Wie der Opportunismus der Parteien Autokraten an die Macht bringt

Bild: Auf Initiative von Alfred Hugenberg traf sich am 11. Oktober 1931 in Bad Harzburg die »Nationale Opposition« zu einer Großveranstaltung. Hitler machte seinen Willen deutlich, sich in einer breiten Rechtsfront nicht unterzuordnen (IMAGO / TT)

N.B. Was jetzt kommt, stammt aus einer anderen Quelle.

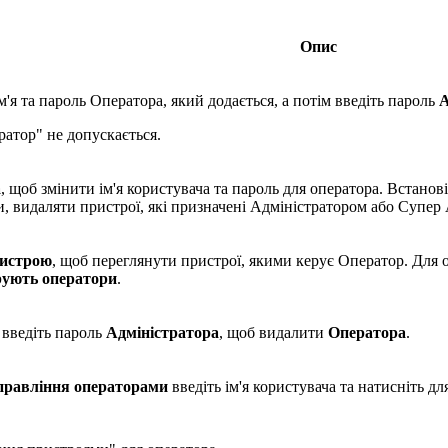
Опис
ім'я та пароль Оператора, який додається, а потім введіть пароль
А
атор" не допускається.
а
, щоб змінити ім'я користувача та пароль для оператора. Встанов
и, видаляти пристрої, які призначені Адміністратором або Супер
ристрою
, щоб переглянути пристрої, якими керує Оператор. Для 
рують оператори
.
 введіть пароль
Адміністратора
, щоб видалити
Оператора
.
правління операторами
введіть ім'я користувача та натисніть для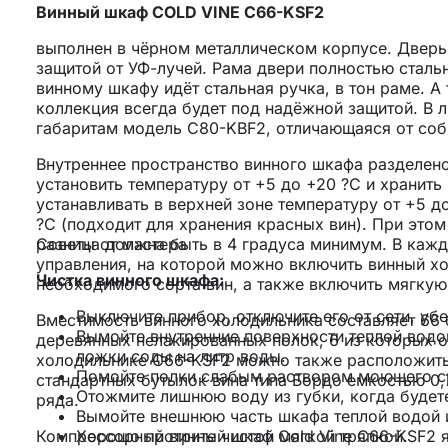
Винный шкаф COLD VINE C66-KSF2
выполнен в чёрном металлическом корпусе. Дверь 
защитой от УФ-лучей. Рама двери полностью сталь
винному шкафу идёт стальная ручка, в тон раме. А
коллекция всегда будет под надёжной защитой. В л
габаритам модель C80-KBF2, отличающаяся от собр
Внутреннее пространство винного шкафа разделен
установить температуру от +5 до +20 ?С и хранить
устанавливать в верхней зоне температуру от +5 д
?С (подходит для хранения красных вин). При этом
разница должна быть в 4 градуса минимум. В кажд
Советы от мастера
управления, на которой можно включить винный х
Чистка винного шкафа:
необходимого сорта вин, а также включить мягкую
Выключите прибор, отключите его от сети, уб
Вместимость винного холодильника составляет 66 
Вымойте внутренние поверхности теплой водой
деревянных нелакированных полок, 6 из которых 
ложки соды на литр воды.
холодильнике C66-KSF2 можно также расположить
Помойте полки слабым раствором моющего с
стандартных бутылок вина типа Бордо емкостью 0,
Отожмите лишнюю воду из губки, когда будете
ряда.
Вымойте внешнюю часть шкафа теплой водой 
Компрессорный винный шкаф Cold Vine C66-KSF2 я
Хорошо протрите чистой мягкой тряпкой.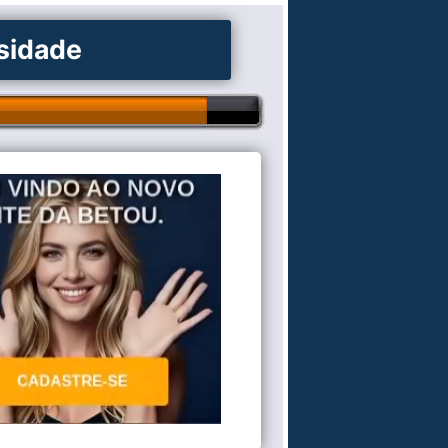
osidade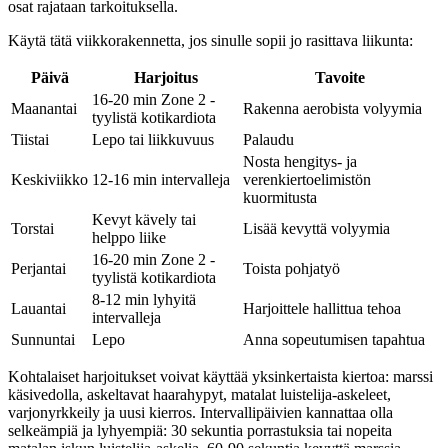
osat rajataan tarkoituksella.
Käytä tätä viikkorakennetta, jos sinulle sopii jo rasittava liikunta:
Päivä
Harjoitus
Tavoite
16-20 min Zone 2 -
Maanantai
Rakenna aerobista volyymia
tyylistä kotikardiota
Tiistai
Lepo tai liikkuvuus
Palaudu
Nosta hengitys- ja
Keskiviikko
12-16 min intervalleja
verenkiertoelimistön
kuormitusta
Kevyt kävely tai
Torstai
Lisää kevyttä volyymia
helppo liike
16-20 min Zone 2 -
Perjantai
Toista pohjatyö
tyylistä kotikardiota
8-12 min lyhyitä
Lauantai
Harjoittele hallittua tehoa
intervalleja
Sunnuntai
Lepo
Anna sopeutumisen tapahtua
Kohtalaiset harjoitukset voivat käyttää yksinkertaista kiertoa: marssi
käsivedolla, askeltavat haarahypyt, matalat luistelija-askeleet,
varjonyrkkeily ja uusi kierros. Intervallipäivien kannattaa olla
selkeämpiä ja lyhyempiä: 30 sekuntia porrastuksia tai nopeita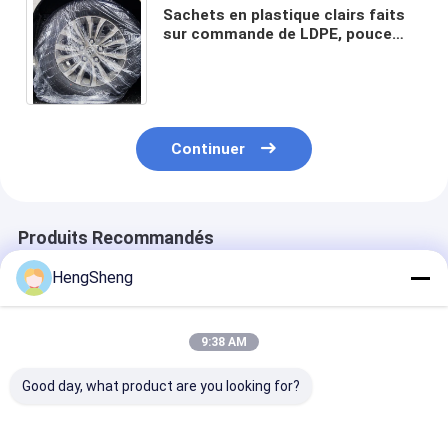
Sachets en plastique clairs faits
sur commande de LDPE, pouce
des sacs 38x42 d'entreposage des
pneus 30 microns
Continuer
Produits Recommandés
HengSheng
9:38 AM
Good day, what product are you looking for?
Placements de table
Sacs jetables de
Sacs de rempl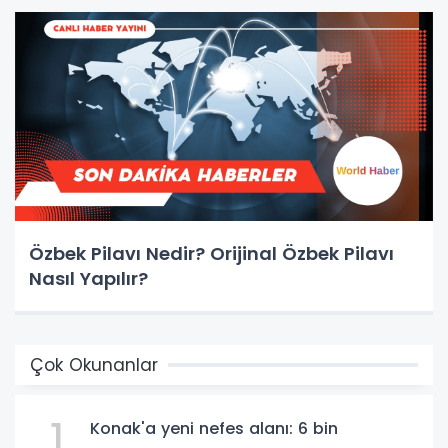
Özbek Pilavı Nedir? Orijinal Özbek Pilavı
Nasıl Yapılır?
Çok Okunanlar
1
Konak'a yeni nefes alanı: 6 bin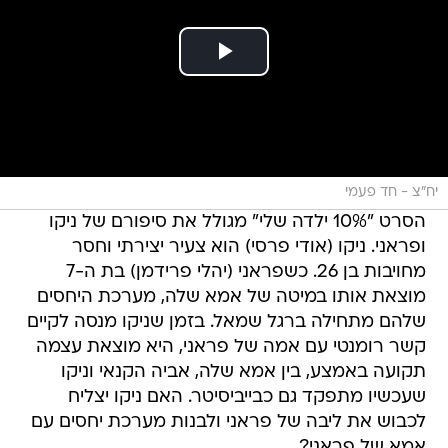
יח"צ - חד פעמי
הסרט "10% ילדה שלי" מגולל את סיפורם של ניקו
ופראני. ניקו (אודי פרסי) הוא צעיר יצירתי וחסר
מחויבות בן 26. כשפראני (יהלי פרידמן) בת ה-7
מוצאת אותו במיטה של אמא שלה, מערכת היחסים
שלהם מתחילה ברגל שמאל. בזמן שניקו מנסה לקיים
קשר רומנטי עם אמה של פראני, היא מוצאת עצמה
תקועה באמצע, בין אמא שלה, אביה הקנאי וניקו
שעכשיו מתפקד גם כבייביסיטר. האם ניקו יצליח
לכבוש את ליבה של פראני ולבנות מערכת יחסים עם
אמא של פראני?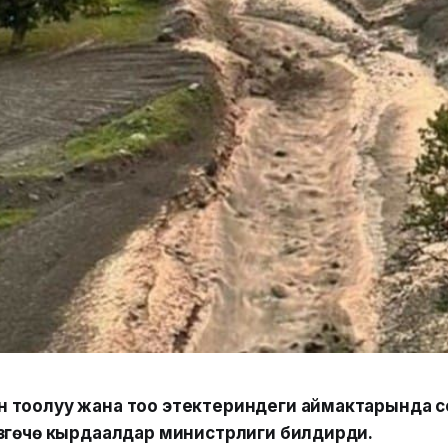
тоолуу жана тоо этектериндеги аймактарында сел ж
Өзгөчө кырдаалдар министрлиги билдирди.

Am 23. März 1933 versuchte Ludwig Kaas in einem schummrigen Raum, der nach abgestandenem Zigarrenrauch roch, sich selbst davon zu überzeugen, dass er die richtige Entscheidung traf. Als katholischer Priester und Vorsitzender der etablierten Deutschen Zentrumspartei stand er an einem Scheideweg. Mehrere Jahre lang hatte seine Partei versucht, den Aufstieg Adolf Hitlers zu verhindern. Doch 1932 stiegen die Nationalsozialisten zur stärksten Kraft im Parlament auf, und im Januar 1933 wurde Hitler Reichskanzler. Als er sich daran machte, seine Macht zu festigen, blieb schließlich die Zentrumspartei als letztes verbleibendes Hindernis für sein Streben nach der totalen Kontrolle über Deutschland übrig.
Hitler hatte das Ermächtigungsgesetz eingebracht, das ihm und seinem Kabinett weitreichende Befugnisse zur Herrschaft per Dekret einräumte und damit die Demokratie in ihrem Kern zerstörte. Das Gesetz benötigte eine Zweidrittelmehrheit, um verabschiedet zu werden. Die Sozialdemokraten – die einzige andere bedeutende Gruppe von Parlamentariern, die noch grundsätzlich die Demokratie unterstützte – waren zu wenige, um es allein zu verhindern. Wenn auch die Zentrumspartei Widerstand leisten würde, könnte sie die Verabschiedung des Gesetzes blockieren.
Aber Kaas zögerte. Er fürchtete sich davor, was passieren könnte, wenn seine Partei sich den Nazis widersetzte.